Глаза Ларисы Константиновны отчужденно устремились вдаль, смущенный Горин перевел свой взгляд на Сердича. По его лицу он заметил, что тот внимательно слушал их разговор и, кажется, догадался, кем для него, Горина, была когда-то Лариса Константиновна.
— Георгий Иванович, а вы знали Ларису Константиновну в академии? — обратился Горин к Сердичу, чтобы смягчить неловкость затянувшегося молчания.
— Я учился двумя годами позже вас и на другом факультете. Был женат и никого не замечал.
— Ваша жена, видимо, была очень счастливая женщина? — отозвалась Лариса Константиновна.
— Я не меньше.
— И как долго?
— До прошлого года.
— Тогда в вас редкое сочетание души и мудрости.
— Мудрой была жена.
— А вы нет?
— Умным называли. Мудрым?.. — Сердич приподнял плечи. — Думаю поучиться у Михаила Сергеевича.
Лариса Константиновна недоверчиво взглянула на Горина, тот чуть усмехнулся и ответил ей:
— Меня тоже никто мудрым не называл. Быть терпеливым научился — служба не баловала милостями.
Недалеко от дома, где жил Горин, на улицу высыпали мальчишки. С ними был и Тимур, он лихо распоряжался своими товарищами.
— Петька, ты убит, ложись!
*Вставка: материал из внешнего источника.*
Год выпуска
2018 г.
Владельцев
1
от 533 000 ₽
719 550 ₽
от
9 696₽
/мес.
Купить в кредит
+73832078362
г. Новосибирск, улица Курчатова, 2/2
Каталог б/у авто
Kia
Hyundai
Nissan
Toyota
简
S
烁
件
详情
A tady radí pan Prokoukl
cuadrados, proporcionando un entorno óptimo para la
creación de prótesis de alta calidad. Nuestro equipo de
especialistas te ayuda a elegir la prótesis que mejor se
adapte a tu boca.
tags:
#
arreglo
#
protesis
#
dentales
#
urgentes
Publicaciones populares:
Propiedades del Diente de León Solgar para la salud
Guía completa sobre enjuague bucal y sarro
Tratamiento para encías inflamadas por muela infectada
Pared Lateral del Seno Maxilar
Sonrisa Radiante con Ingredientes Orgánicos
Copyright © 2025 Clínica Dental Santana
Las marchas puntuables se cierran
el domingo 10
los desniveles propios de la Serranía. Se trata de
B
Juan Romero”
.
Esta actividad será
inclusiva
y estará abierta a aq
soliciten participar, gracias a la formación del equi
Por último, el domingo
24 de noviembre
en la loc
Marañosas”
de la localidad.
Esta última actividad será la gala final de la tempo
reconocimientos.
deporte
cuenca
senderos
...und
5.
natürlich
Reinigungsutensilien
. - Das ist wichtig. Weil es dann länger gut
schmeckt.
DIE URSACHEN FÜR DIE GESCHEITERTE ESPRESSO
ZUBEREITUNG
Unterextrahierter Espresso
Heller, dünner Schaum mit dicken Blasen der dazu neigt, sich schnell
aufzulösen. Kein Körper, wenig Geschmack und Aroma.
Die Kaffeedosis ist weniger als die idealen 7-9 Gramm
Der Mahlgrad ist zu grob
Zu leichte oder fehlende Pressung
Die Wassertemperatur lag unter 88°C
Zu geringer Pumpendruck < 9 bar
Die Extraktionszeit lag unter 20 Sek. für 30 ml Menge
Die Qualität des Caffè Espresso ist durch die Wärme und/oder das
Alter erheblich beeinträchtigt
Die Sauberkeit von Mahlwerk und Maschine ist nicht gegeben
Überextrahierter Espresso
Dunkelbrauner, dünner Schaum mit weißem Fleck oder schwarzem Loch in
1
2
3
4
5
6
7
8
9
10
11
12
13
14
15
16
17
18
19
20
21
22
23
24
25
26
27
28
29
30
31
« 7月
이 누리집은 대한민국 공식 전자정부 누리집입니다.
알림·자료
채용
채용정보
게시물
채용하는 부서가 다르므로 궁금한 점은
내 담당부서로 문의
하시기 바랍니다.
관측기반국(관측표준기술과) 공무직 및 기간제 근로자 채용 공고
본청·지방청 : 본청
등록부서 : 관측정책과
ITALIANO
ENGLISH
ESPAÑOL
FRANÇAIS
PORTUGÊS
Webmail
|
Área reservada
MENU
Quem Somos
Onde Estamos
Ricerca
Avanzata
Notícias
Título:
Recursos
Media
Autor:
Тебе говорят, ложись! Мишка, атакуй противника в палисаднике! Скорее!..
Маленький Петя неохотно лег под изгородь, Миша вырвался вперед и застрочил трещоткой.
— Михаил Сергеевич, ваш наследник — заправский вояка, с генеральским баском, — заметил Сердич.
Тимур действительно выглядел грозным начальником ребячьего гарнизона. Его слушались. Беспрекословно и даже с опаской.
Сын напомнил Горину семью, и в том, что в нем всколыхнулось, он почувствовал вину перед ней.